(Beginning of DATA FOR ANALYSIS)
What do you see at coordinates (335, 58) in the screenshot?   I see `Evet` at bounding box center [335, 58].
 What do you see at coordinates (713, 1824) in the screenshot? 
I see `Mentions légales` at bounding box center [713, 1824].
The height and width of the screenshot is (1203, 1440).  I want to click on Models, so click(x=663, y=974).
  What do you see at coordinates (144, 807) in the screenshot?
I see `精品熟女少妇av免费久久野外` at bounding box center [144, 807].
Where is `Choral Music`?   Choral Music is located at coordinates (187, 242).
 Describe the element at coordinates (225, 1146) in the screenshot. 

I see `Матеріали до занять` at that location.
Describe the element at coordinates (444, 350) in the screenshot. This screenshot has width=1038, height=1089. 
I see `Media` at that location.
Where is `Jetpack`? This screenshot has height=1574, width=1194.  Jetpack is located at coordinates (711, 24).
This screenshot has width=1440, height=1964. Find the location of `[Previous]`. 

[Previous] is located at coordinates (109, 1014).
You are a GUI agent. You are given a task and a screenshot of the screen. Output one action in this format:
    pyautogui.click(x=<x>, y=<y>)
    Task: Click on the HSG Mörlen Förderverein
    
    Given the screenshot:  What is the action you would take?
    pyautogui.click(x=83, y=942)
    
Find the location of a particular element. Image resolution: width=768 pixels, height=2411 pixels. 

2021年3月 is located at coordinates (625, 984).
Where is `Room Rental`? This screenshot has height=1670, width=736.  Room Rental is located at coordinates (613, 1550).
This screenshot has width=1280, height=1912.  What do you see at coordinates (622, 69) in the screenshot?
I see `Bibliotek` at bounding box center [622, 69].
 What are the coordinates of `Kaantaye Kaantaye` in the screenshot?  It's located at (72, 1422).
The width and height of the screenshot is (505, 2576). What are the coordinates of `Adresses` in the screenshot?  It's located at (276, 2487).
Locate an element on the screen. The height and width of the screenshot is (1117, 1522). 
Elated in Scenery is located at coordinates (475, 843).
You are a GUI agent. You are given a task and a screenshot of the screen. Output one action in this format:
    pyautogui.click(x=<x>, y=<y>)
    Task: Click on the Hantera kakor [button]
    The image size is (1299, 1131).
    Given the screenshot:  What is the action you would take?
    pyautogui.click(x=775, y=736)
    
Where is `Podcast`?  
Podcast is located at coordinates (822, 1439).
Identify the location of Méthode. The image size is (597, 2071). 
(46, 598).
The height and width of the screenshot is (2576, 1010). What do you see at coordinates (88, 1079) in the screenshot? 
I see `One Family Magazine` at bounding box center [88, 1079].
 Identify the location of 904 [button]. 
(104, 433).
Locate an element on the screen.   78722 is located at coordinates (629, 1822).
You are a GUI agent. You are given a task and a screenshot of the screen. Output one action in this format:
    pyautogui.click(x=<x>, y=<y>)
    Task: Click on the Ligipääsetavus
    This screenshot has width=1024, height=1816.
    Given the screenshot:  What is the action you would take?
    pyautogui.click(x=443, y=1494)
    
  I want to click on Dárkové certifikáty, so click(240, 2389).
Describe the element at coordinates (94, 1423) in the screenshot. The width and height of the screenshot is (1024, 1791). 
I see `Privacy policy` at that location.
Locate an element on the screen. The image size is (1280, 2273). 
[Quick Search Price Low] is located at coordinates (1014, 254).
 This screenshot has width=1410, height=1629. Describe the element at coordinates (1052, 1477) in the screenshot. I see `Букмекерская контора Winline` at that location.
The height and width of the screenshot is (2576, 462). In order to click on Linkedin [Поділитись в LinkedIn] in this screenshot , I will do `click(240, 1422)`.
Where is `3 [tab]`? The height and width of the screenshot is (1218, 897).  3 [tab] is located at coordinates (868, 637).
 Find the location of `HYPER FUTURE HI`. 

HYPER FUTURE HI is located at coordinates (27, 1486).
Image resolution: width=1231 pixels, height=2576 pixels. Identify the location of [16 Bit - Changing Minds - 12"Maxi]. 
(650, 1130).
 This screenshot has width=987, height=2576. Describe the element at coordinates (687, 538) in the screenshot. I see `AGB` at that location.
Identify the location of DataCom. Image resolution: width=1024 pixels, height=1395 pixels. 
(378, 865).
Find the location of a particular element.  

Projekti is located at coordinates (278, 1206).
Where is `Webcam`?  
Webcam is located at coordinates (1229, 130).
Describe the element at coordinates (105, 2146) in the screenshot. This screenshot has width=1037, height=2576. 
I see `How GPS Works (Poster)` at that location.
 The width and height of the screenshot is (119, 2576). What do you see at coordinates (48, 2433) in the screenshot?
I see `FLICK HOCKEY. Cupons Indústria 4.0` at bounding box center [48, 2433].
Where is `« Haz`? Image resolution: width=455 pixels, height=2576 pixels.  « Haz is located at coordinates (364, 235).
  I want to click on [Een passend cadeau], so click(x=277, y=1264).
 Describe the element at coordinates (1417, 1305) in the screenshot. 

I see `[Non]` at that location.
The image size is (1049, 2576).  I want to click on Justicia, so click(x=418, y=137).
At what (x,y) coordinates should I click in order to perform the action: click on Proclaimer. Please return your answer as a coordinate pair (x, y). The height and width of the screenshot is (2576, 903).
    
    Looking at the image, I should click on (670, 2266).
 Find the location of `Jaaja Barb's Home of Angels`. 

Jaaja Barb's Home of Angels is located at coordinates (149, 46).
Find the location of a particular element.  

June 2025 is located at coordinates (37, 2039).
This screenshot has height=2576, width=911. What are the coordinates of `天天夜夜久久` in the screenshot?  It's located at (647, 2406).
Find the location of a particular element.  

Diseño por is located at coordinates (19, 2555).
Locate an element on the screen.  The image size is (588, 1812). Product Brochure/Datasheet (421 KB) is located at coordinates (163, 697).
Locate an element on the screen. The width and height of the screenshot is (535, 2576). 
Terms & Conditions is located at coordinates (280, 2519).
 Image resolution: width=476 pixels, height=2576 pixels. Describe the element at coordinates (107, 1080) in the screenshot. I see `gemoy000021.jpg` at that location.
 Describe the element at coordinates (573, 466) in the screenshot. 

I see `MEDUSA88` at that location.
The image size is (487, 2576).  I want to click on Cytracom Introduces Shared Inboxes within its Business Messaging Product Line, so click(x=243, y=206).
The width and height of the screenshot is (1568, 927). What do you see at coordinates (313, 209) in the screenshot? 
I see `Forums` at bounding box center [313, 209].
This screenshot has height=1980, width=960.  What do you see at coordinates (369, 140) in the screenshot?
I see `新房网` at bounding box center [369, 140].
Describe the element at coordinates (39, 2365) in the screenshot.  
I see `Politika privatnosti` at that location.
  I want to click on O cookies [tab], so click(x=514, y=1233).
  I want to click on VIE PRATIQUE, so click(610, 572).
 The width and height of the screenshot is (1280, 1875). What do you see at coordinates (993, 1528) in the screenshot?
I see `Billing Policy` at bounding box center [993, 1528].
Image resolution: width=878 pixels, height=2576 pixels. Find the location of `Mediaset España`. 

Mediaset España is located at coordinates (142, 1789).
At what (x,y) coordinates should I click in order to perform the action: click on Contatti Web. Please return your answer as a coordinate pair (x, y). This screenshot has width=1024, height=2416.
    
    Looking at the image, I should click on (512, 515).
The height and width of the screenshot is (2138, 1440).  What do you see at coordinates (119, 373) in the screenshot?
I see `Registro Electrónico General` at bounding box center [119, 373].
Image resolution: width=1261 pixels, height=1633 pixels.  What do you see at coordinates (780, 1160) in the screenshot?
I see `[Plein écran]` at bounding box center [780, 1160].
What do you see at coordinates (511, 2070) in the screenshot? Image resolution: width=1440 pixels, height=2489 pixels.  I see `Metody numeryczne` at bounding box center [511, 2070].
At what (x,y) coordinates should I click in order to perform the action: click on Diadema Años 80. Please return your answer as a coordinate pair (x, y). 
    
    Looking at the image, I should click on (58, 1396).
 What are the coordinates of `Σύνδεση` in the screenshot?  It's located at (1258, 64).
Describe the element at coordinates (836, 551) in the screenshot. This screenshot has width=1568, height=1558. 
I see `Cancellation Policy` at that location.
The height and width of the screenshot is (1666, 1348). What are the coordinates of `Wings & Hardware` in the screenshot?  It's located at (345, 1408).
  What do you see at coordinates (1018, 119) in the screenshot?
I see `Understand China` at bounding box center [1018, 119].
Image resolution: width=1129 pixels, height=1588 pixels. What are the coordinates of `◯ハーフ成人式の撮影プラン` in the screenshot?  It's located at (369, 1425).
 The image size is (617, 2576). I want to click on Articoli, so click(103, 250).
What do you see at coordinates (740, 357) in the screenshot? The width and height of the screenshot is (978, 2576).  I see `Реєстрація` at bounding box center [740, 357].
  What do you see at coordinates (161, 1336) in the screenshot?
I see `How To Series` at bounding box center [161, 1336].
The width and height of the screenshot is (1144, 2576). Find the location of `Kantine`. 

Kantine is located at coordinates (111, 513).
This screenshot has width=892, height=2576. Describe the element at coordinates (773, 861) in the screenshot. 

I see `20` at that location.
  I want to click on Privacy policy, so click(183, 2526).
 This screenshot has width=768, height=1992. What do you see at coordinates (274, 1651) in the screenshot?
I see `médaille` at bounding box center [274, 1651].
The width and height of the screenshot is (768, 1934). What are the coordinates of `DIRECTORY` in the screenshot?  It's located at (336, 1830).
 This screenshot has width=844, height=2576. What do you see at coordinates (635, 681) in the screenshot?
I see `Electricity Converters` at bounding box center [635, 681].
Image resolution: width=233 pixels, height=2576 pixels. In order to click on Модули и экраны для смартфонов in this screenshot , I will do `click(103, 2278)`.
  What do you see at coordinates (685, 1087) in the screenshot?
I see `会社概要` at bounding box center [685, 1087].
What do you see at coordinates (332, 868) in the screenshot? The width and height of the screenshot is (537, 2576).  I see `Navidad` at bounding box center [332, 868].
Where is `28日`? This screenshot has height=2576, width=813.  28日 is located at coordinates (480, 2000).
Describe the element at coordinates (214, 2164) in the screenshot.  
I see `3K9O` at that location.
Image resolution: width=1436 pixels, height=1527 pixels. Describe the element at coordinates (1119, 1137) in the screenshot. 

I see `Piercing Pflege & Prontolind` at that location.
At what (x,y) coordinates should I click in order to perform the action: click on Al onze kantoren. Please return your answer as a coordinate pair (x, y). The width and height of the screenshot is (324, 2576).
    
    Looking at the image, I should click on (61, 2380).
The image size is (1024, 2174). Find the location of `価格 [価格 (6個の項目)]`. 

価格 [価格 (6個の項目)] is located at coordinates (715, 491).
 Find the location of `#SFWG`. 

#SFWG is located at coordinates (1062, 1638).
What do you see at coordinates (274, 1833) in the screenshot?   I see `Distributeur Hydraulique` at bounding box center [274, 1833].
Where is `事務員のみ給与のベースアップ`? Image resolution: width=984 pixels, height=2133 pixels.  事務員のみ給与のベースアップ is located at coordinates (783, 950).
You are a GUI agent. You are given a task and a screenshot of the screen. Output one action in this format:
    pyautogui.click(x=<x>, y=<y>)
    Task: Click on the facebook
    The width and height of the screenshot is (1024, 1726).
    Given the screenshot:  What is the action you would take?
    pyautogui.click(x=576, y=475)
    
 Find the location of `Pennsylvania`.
(End of DATA FOR ANALYSIS)
PROBLEM TO WORK ON:
Please show every line above that includes the word "Product".

TASK RESULT:
Locate an element on the screen.  The image size is (588, 1812). Product Brochure/Datasheet (421 KB) is located at coordinates (163, 697).
The image size is (487, 2576).  I want to click on Cytracom Introduces Shared Inboxes within its Business Messaging Product Line, so click(x=243, y=206).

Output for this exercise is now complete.